Psychologie: Wieso unser inneres Team der Schlüssel zu guten Entscheidungen ist
Vom inneren Kind haben die meisten von uns inzwischen gehört. Warum das "innere Team" viel wichtiger ist, um unsere Psyche zu verstehen – und wie du es nutzen kannst, um innere Konflikte zu lösen und gute Entscheidungen zu treffen.

Vom inneren Kind haben die meisten von uns inzwischen gehört. Warum das "innere Team" viel wichtiger ist, um unsere Psyche zu verstehen – und wie du es nutzen kannst, um innere Konflikte zu lösen und gute Entscheidungen zu treffen.
Wenn wir negative Gefühle oder innere Konflikte erleben, geht es dabei selten nur um die heutige Situation. Zum Beispiel darum, dass unser Partner den Geschirrspüler wieder nicht ausgeräumt hat oder um die Frage, ob es okay ist, nicht beim Umzug unserer Freundin zu helfen, weil es uns gerade nicht gut geht und wir das Wochenende lieber mit Dingen verbringen würden, die uns guttun.
Denn in solchen Momenten melden sich bei vielen von uns alte Gefühle und Muster zu Wort, etwa aus der Kindheit oder aus anderen prägenden Phasen. Mit dem Begriff des inneren Kindes sind die meisten von uns vertraut. Die Hamburger Psychotherapeutin und Autorin Dagmar Kumbier stellt in ihrem neuen Buch "Wie dein inneres Team tickt" das noch umfassendere psychologische Modell des inneren Teams vor.
Das innere Team: Ein komplexes System innerer Anteile
Demnach prägen unterschiedliche Anteile unseres Inneren unser Erleben und Verhalten. Dabei folgt die Dynamik des inneren Teams ähnlichen Prinzipien wie in externen Teams oder Familien, in denen die verschiedenen Anteile sich Gehör verschaffen wollen und sich unterschiedlich verhalten.
"Um die inneren Kinder schart sich ein komplexes System von inneren Beschützern, die verhindern wollen, dass diese Kinder erneut verletzt werden – und dass die Gefühle dieser Kinder uns in Bedrängnis oder in Gefahr bringen", erklärt Kumbier. "Wir alle haben viele und sehr unterschiedliche innere Anteile in uns, und das ist absolut normal und gesund. Je besser es uns gelingt, diese Anteile wahrzunehmen und sie in ihrer Unterschiedlichkeit zu respektieren und zu integrieren, desto mehr werden wir uns in Einklang mit uns selber fühlen."

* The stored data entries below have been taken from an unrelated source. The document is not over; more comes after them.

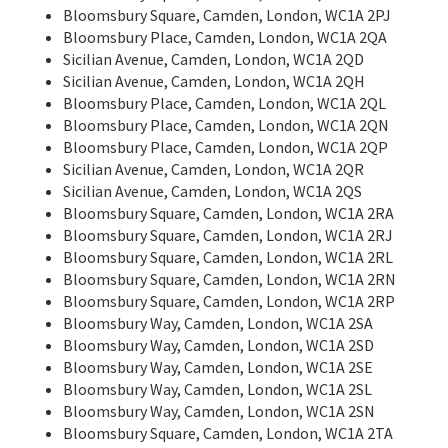
Bloomsbury Square, Camden, London, WC1A 2PJ
Bloomsbury Place, Camden, London, WC1A 2QA
Sicilian Avenue, Camden, London, WC1A 2QD
Sicilian Avenue, Camden, London, WC1A 2QH
Bloomsbury Place, Camden, London, WC1A 2QL
Bloomsbury Place, Camden, London, WC1A 2QN
Bloomsbury Place, Camden, London, WC1A 2QP
Sicilian Avenue, Camden, London, WC1A 2QR
Sicilian Avenue, Camden, London, WC1A 2QS
Bloomsbury Square, Camden, London, WC1A 2RA
Bloomsbury Square, Camden, London, WC1A 2RJ
Bloomsbury Square, Camden, London, WC1A 2RL
Bloomsbury Square, Camden, London, WC1A 2RN
Bloomsbury Square, Camden, London, WC1A 2RP
Bloomsbury Way, Camden, London, WC1A 2SA
Bloomsbury Way, Camden, London, WC1A 2SD
Bloomsbury Way, Camden, London, WC1A 2SE
Bloomsbury Way, Camden, London, WC1A 2SL
Bloomsbury Way, Camden, London, WC1A 2SN
Bloomsbury Square, Camden, London, WC1A 2TA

Um das Konzept besser zu verstehen, ist es sinnvoll, sich zunächst vor Augen zu führen, welche Art von "Teammitgliedern" wir in uns haben können.
Aus diesen Mitgliedern kann unser inneres Team bestehen
- Verletzte innere Kinder: Den Begriff des inneren Kindes haben vermutlich die meisten von uns schon mal gehört. Auch im inneren Team spielen innere Kinder eine Rolle, sie sind in verstörenden Situationen in der Vergangenheit "gefangen" und erleben Situationen heute vor dem Hintergrund dieser alten Erfahrungen und Gefühle. Sie brauchen vor allem Verständnis, Trost, Schutz und liebevolle Unterstützung.

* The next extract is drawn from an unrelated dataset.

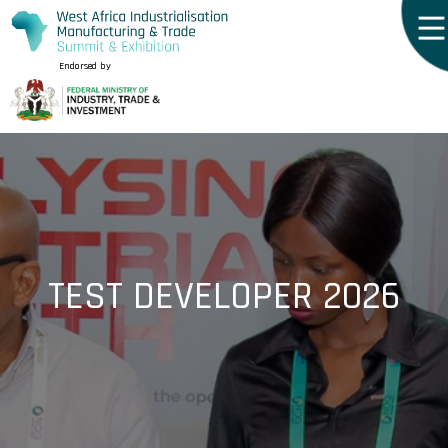
Endorsed by
TEST DEVELOPER 2026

- Wächter: Diese Anteile unserer Persönlichkeit haben sich entwickelt, um die verletzten inneren Kinder davor zu schützen, erneut verletzt zu werden. Die Strategien, die sie dafür anwenden, haben ihnen damals geholfen, können uns aber heute einschränken. Es gibt ganz verschiedene Arten von Wächtern, dazu gehören solche, die besonders streng oder perfektionistisch sind, oder solche, die als "Scheinerwachsene" auftreten und starre Deutungsmuster aus der Vergangenheit verfolgen. "Gefühlswächter" beispielsweise akzeptieren unsere Gefühle erst nach strenger Prüfung.
- Erwachsene Anteile: Diese Mitglieder des inneren Teams sind in der heutigen Realität verankert. Sie sind kompetent, lernen aus Erfahrungen und können verhandeln. Sie kümmern sich um gegenwärtige Aufgaben, unsere Grenzen und unsere Gesundheit. Sie sagen beispielsweise Nein, wenn etwas zu viel wird, und achten die Selbstfürsorge. Erwachsene Anteile könnten etwa ein "liebender Vater", ein "Partner", "die Kompetente" oder "die Lebenserfahrene" sein.

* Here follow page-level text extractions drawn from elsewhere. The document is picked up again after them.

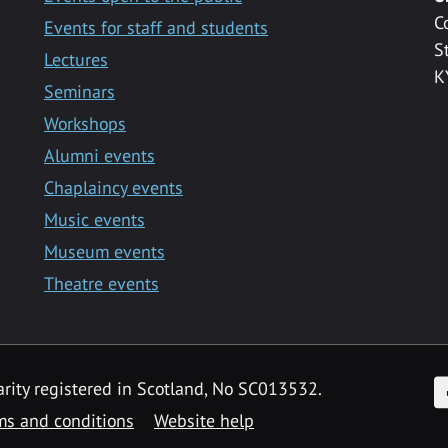
C
Events for staff and students
S
Lectures
K
Seminars
Workshops
Alumni events
Chaplaincy events
Music events
Museum events
Theatre events
F
arity registered in Scotland, No SC013532.
ms and conditions
Website help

- Freie Kinder: Diese Persönlichkeitsanteile sind lebendig, unbefangen, kreativ und voller Lebensfreude. Sie genießen – ganz kindlich – das reine Tun, dafür werden sie allerdings manchmal von den Wächtern "weggesperrt".
- Das Selbst: Diese Instanz leitet das innere Team. Das Selbst behält stets den Überblick über die innere Landschaft, kümmert sich um einzelne Teammitglieder und lenkt die innere Dynamik auf eine konstruktive Weise. Es ist achtsam und hat dabei sowohl das eigene Wohl als auch nach Möglichkeit das der Mitmenschen im Blick. Jede Person hat sein solches Selbst.
- Zusätzlich zu diesen grundlegenden Mitgliedern kann es auch weitere Anteile haben, die uns in bestimmten Situationen unterstützen. Das könnten beispielsweise eine "Mrs. Good Enough" für mehr Gelassenheit sein, eine "weise Frau" für die innere Führung oder "Spätmelder", die uns erst später bewusst werden.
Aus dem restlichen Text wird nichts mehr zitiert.